Macbeth says near the end: 'Life's but a walking shadow, a poor player / That struts and frets his hour upon the stage / And then is heard no more.' What has he understood by this point that he didn't understand in Act I?
How would a 21st-century production of Macbeth update the witches? What do they represent — social media algorithms? Economic systems? Psychological drives? Defend your choice with textual evidence.
Every major prophecy in the play has a loophole. Is Shakespeare arguing that prophecy is always useless, or that the problem is the listener who hears what he wants to hear?
Kurosawa's Throne of Blood transposes Macbeth to feudal Japan. Does the story survive the translation? What does it tell us that the same story could work in both 11th-century Scotland and medieval Japan?

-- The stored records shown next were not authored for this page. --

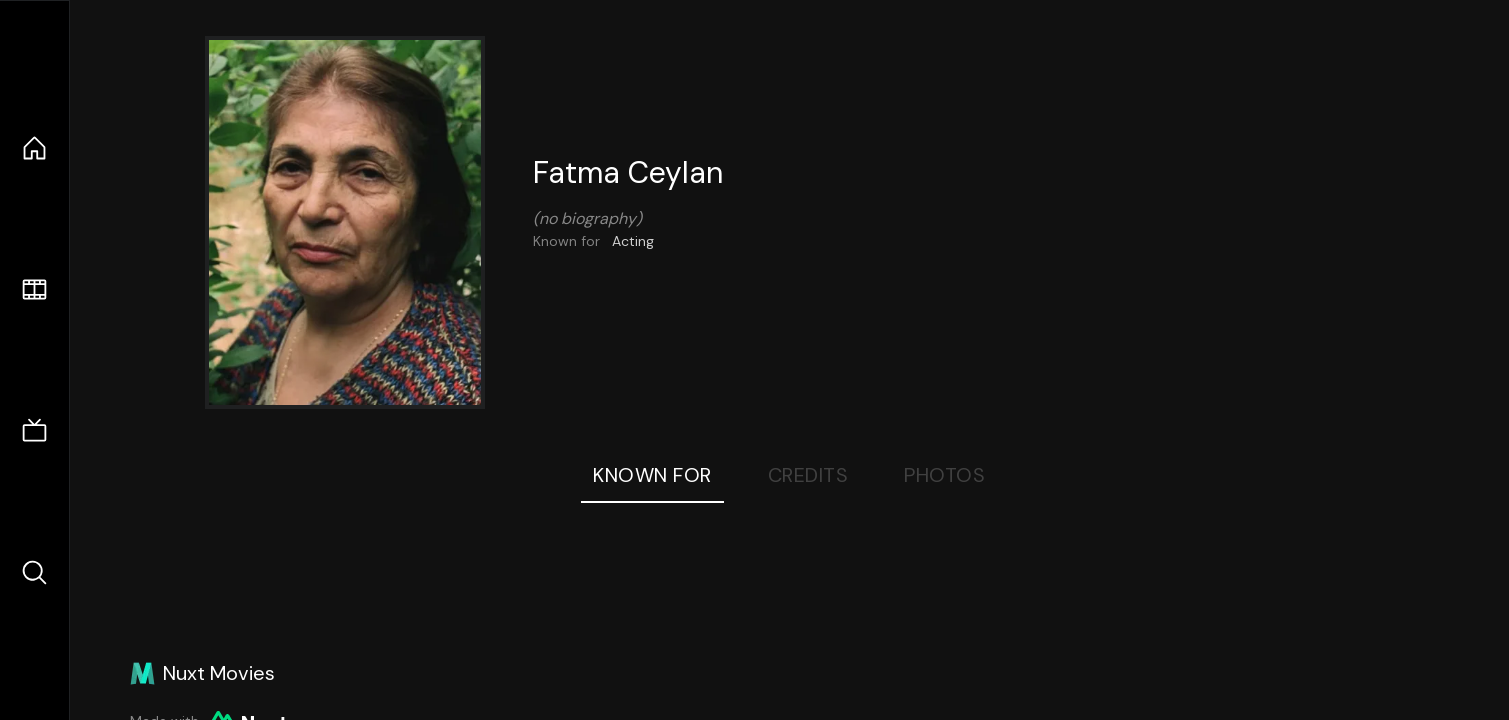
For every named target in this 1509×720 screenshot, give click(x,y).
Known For (652, 475)
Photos (944, 475)
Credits (808, 475)
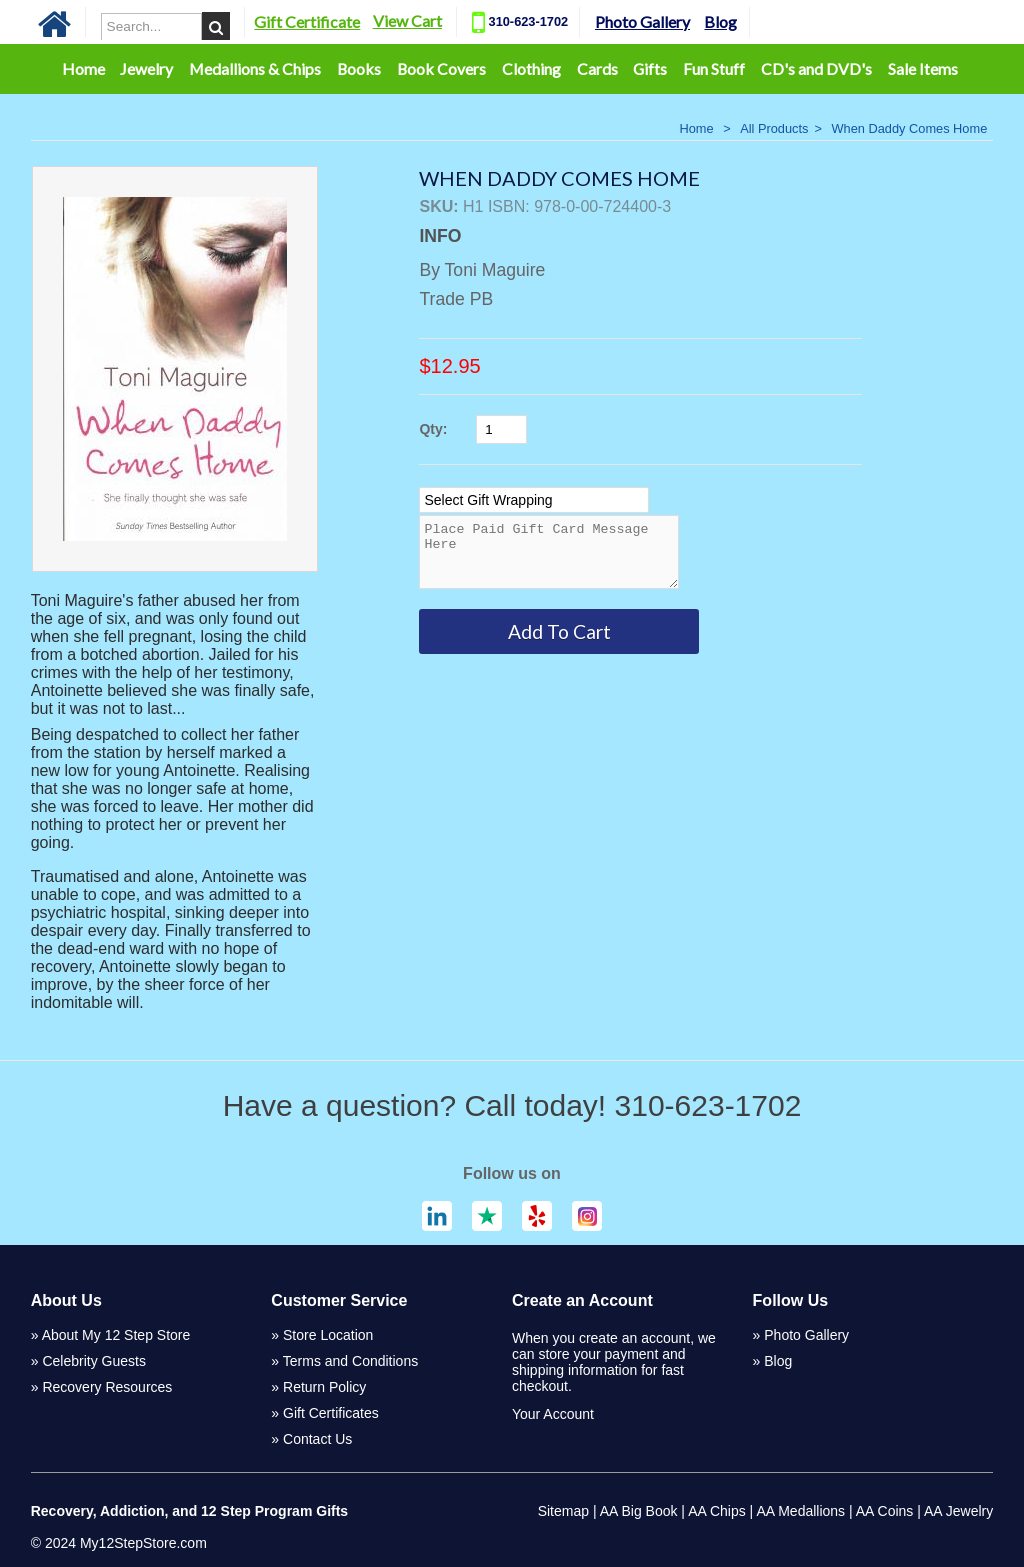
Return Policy (324, 1387)
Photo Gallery (668, 21)
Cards (597, 68)
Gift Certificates (331, 1413)
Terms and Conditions (350, 1361)
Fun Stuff (714, 68)
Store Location (328, 1335)
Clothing (531, 68)
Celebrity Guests (93, 1361)
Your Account (553, 1414)
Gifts (650, 68)
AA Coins (885, 1511)
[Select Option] (534, 500)
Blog (746, 21)
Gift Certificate (333, 21)
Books (359, 68)
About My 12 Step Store (116, 1335)
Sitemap (563, 1511)
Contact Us (317, 1439)
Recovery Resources (107, 1387)
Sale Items (923, 68)
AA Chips (717, 1511)
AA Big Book (639, 1511)
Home (83, 68)
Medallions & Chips (255, 68)
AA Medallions (800, 1511)
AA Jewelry (958, 1511)
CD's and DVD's (816, 68)
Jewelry (146, 68)
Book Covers (441, 68)
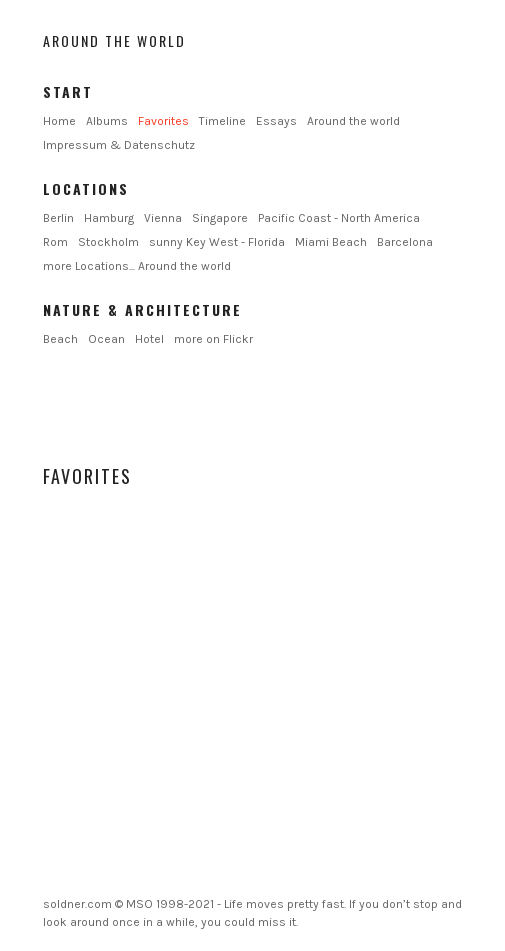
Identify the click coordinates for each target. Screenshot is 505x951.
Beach (60, 339)
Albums (107, 121)
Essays (276, 121)
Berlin (58, 218)
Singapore (220, 218)
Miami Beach (331, 242)
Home (59, 121)
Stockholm (108, 242)
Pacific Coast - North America (339, 218)
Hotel (149, 339)
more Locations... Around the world (137, 266)
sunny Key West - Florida (217, 242)
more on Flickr (213, 339)
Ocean (106, 339)
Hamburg (109, 218)
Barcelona (405, 242)
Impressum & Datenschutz (119, 145)
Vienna (163, 218)
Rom (55, 242)
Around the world (114, 40)
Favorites (163, 121)
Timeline (222, 121)
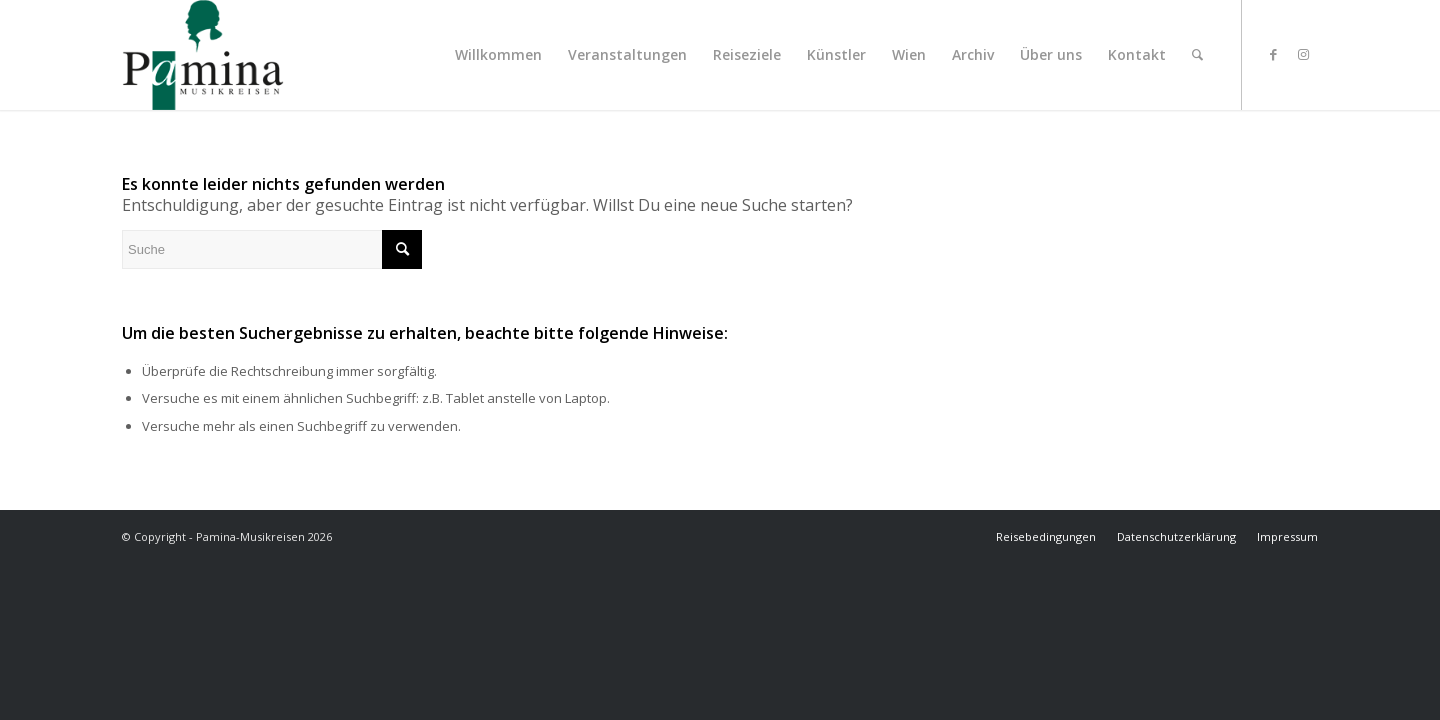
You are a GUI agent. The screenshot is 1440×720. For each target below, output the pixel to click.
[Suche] (1197, 55)
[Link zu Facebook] (1273, 54)
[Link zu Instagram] (1303, 54)
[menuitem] (498, 55)
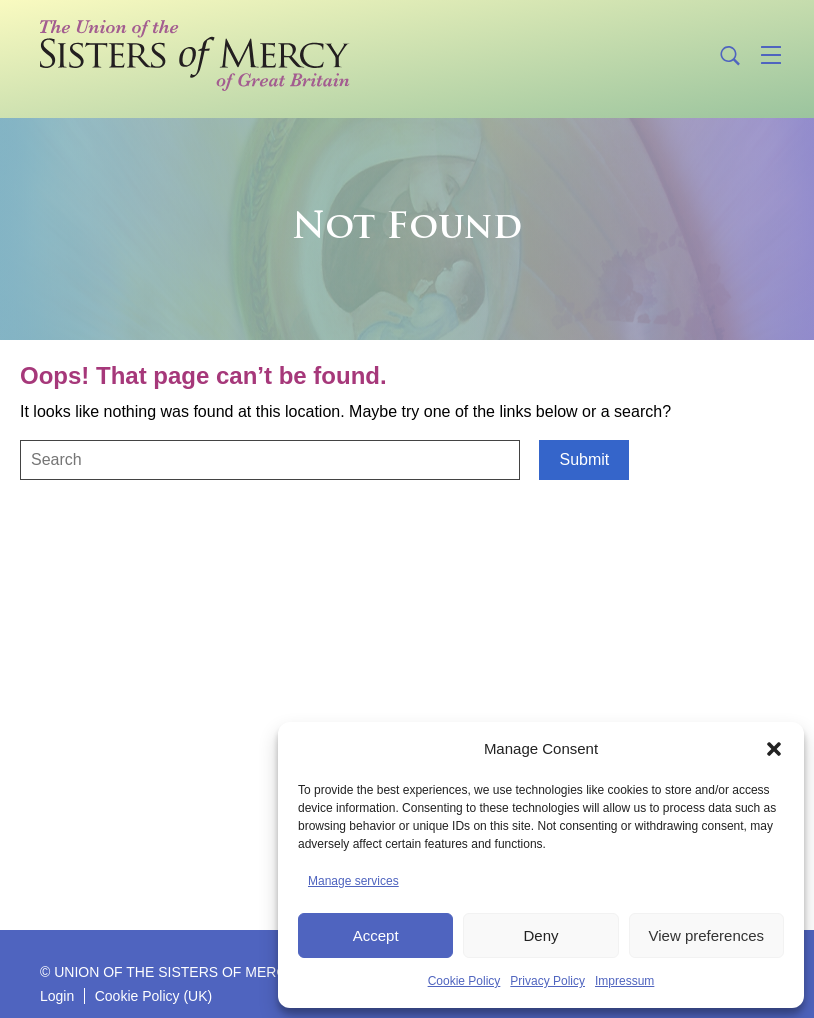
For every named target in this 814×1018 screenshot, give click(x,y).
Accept (376, 935)
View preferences (707, 935)
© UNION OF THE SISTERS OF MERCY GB (180, 972)
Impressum (624, 981)
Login (57, 996)
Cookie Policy (464, 981)
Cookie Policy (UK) (153, 996)
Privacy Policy (547, 981)
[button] (774, 749)
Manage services (353, 881)
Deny (540, 935)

Macbeth murdered a kind, just king and replaced him. Macduff kills Macbeth in battle and installs Malcolm. Are these morally equivalent acts, or is there a meaningful distinction?
The sleepwalking scene is in prose — the only major prose speech by a high-status character in the play. Read it aloud in both prose and converted to verse. What does the prose form do that verse couldn't?
Nature goes wrong throughout Macbeth: horses eat each other, owls kill falcons, the sky is dark at noon. Is this supernatural, or is Shakespeare using nature as a metaphor for political disorder?
Actors consider 'Macbeth' bad luck to say inside a theater — 'the Scottish Play.' Where do you think this superstition comes from, and what does it tell us about the play's relationship with its own subject matter?
At the end of the play, order is restored and Malcolm becomes king. But the witches were never punished and Fleance — Banquo's son, whose descendants were prophesied to be kings — is still alive. Is the ending really an ending?